My dad called about the rug, perhaps my grandmother thought I'd surely talk to him, but again it was another voicemail as I still didn't answer the phone. We went on a trip to a few cities in the south and I bought a card for my grandmother to tell her that I did want the rug.  But I never wrote out the card and I never sent it.

A few later, my grandmother died unexpectedly from a blood clot that spread to her lungs. It wasn't caught by a foot doctor and it caught us all by surprise.  My first thought was that I didn't ever call or write her. I had wanted to, to say yes to this rug she had made with me in mind, but I just wasn't all there and I wasn't really handling life all that well.

This lady was precious to me and every time we would call for her birthday and the kids and I would sing for her and she would say that this was the best birthday greeting she had gotten all day.  And whether or not that was true, she knew how to make my heart smile.  She would send birthday greetings to all my kids and to me every year and she just knew how to say the right thing to cheer someone up in a rough situation.

Today, for some reason, I was compelled to pull this rug from its buried home in a corner of my bedroom and take it downstairs to use in the house and remember her.  Perhaps, I need more of her now. Perhaps, I've finally forgiven myself for never saying yes to her directly for the rug.  But here it is, I hope that it brings us warmth and softness and memories of love for years to come. 





Sunday, March 4, 2018

Nothing is Secular

After reading Graham Greene's The Power and the Glory, I am finding myself pondering the idea of things considered to be secular. What is something that is secular really anyway?  Google says its "denoting attitudes, activities, or other things that have no religious or spiritual basis." So, now we have a definition.  But then is really anything secular?  Is there anything completely void of God, if God is the creator of all? 

I'm reminded of a conversion story of an artist that found God through his paint.  I think by definition of the world, paint would not be religious and yet it led to God.

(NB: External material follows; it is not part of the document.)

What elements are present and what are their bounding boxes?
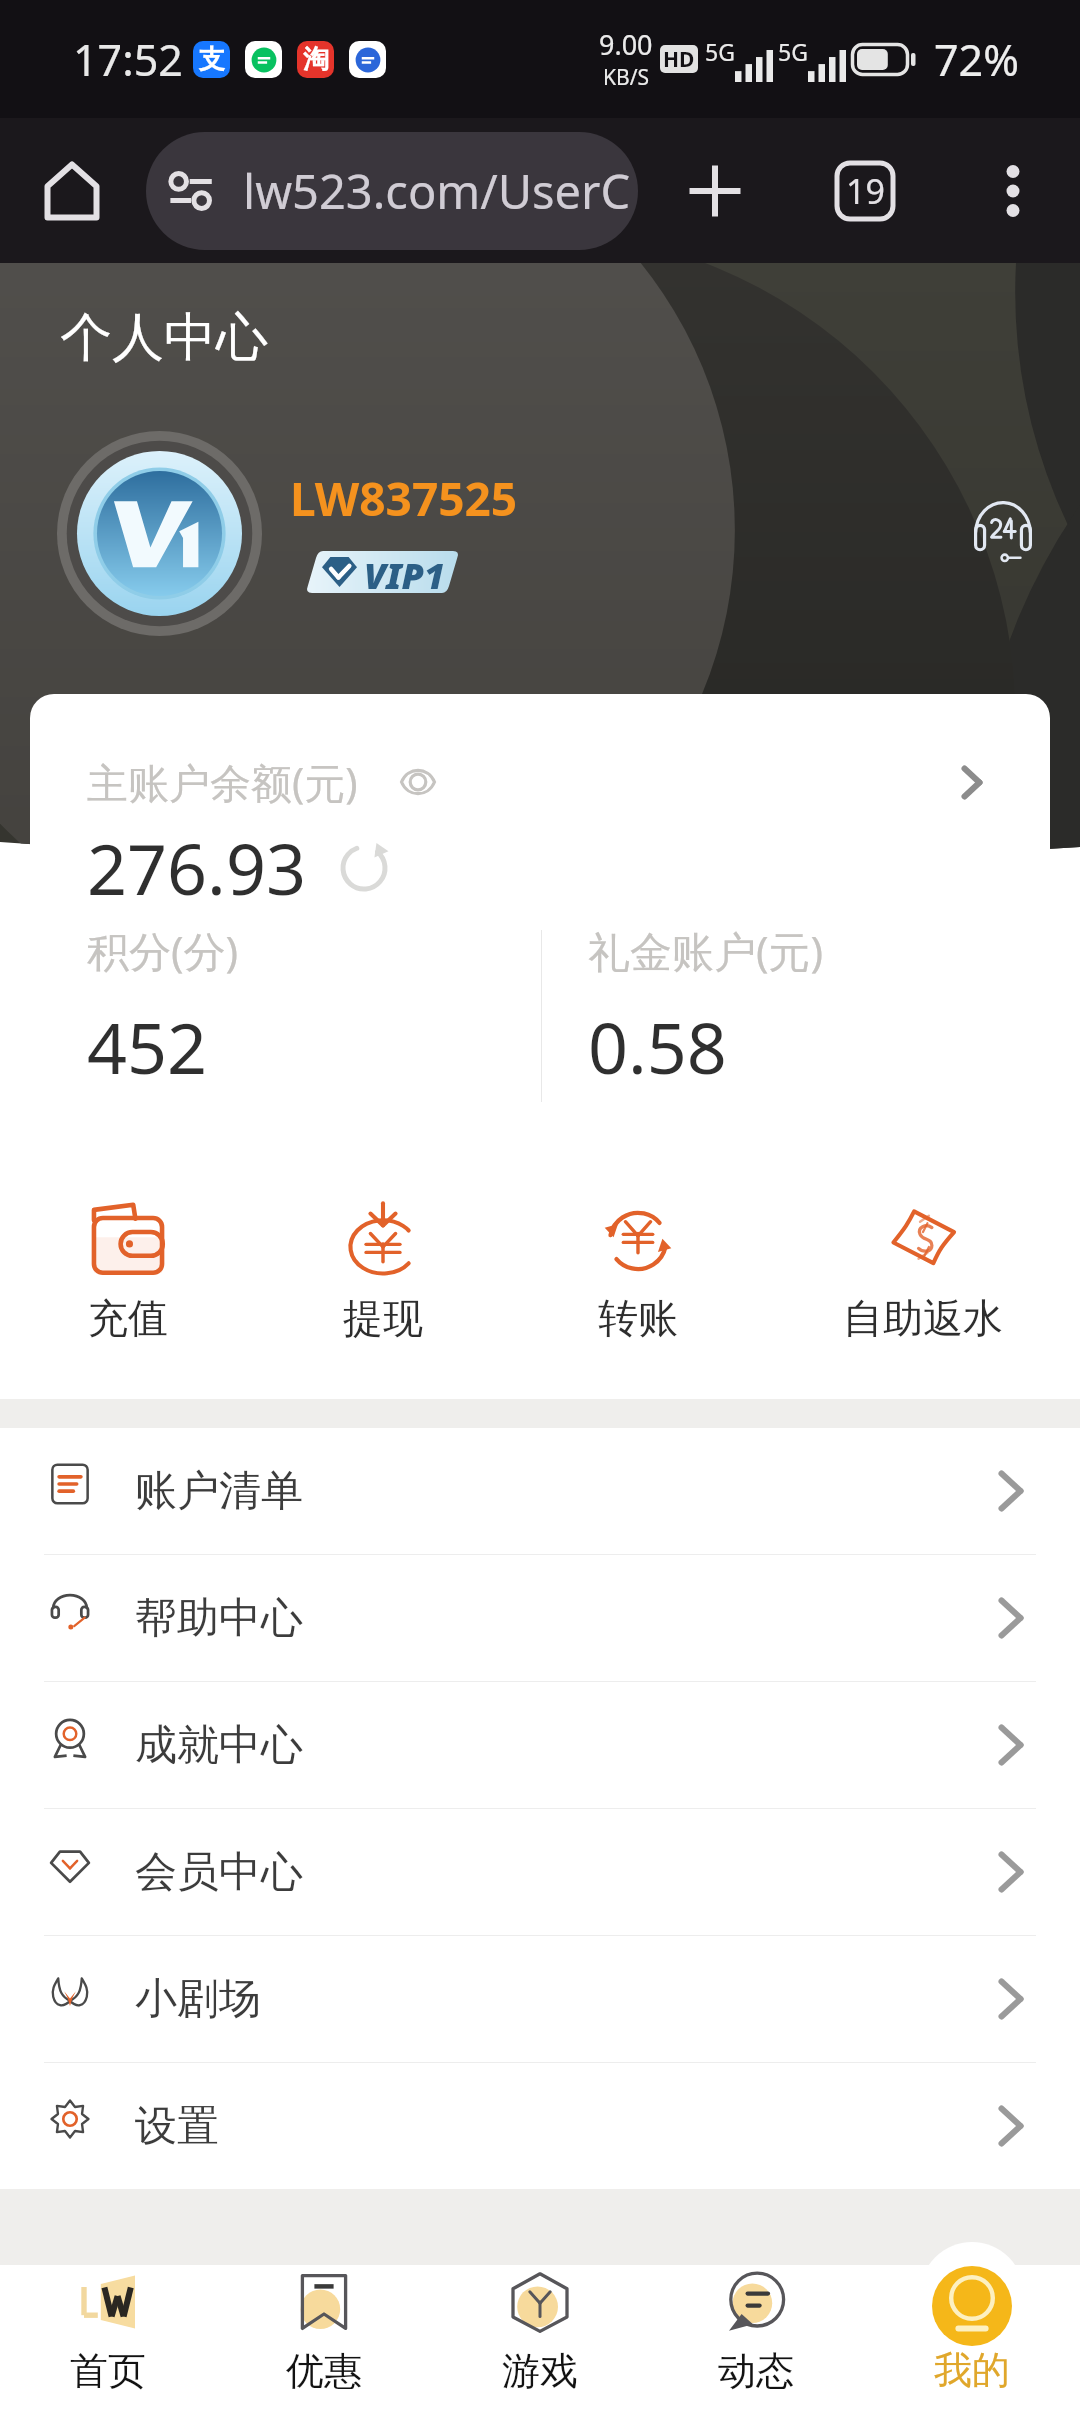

And perhaps its because its a tool that it can be used for both things that bring us closer to God and things that perhaps distract us from him.  However, I think in all of it God is still in the paint.

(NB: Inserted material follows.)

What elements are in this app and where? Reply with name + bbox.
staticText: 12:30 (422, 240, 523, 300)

On another point, I've often thought of the example of two priests coming upon a prostitute and one priest shielding his eyes from the occasion of sin and the other in abject weeping over the soul in the over sexualized get up.  Neither reaction is wrong. One simply is perhaps able to comprehend more, or perhaps is a little further along in his walk with Jesus to be able to look outside himself and see another hurting. 

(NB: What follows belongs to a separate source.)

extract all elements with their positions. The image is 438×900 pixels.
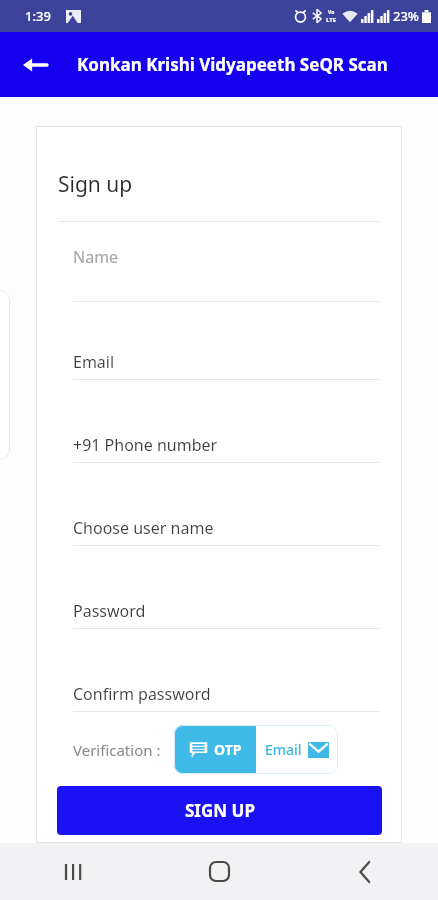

I wonder if this how we are with things that are viewed as Christian versus those that are secular.  Perhaps there are times that we need the bubble and protection of the Christian cultured things.  Perhaps we are still learning to sit up right in our Christianity and we need to feel protected in it.  Outside it, the world seems scary. We can't make sense of it, and perhaps we just don't want to right now or just aren't able to do so.  

And then maybe someday we venture out and start to crawl a little bit and see God in our fallen humanity, and then we keep digging deeper and find God in the crevices that no one else wants to touch and find them redeemable and find that God doesn't just live inside the deemed Christian walls, but is in the low of the low in society's perception and wants them to be loved just the same as you or the pope.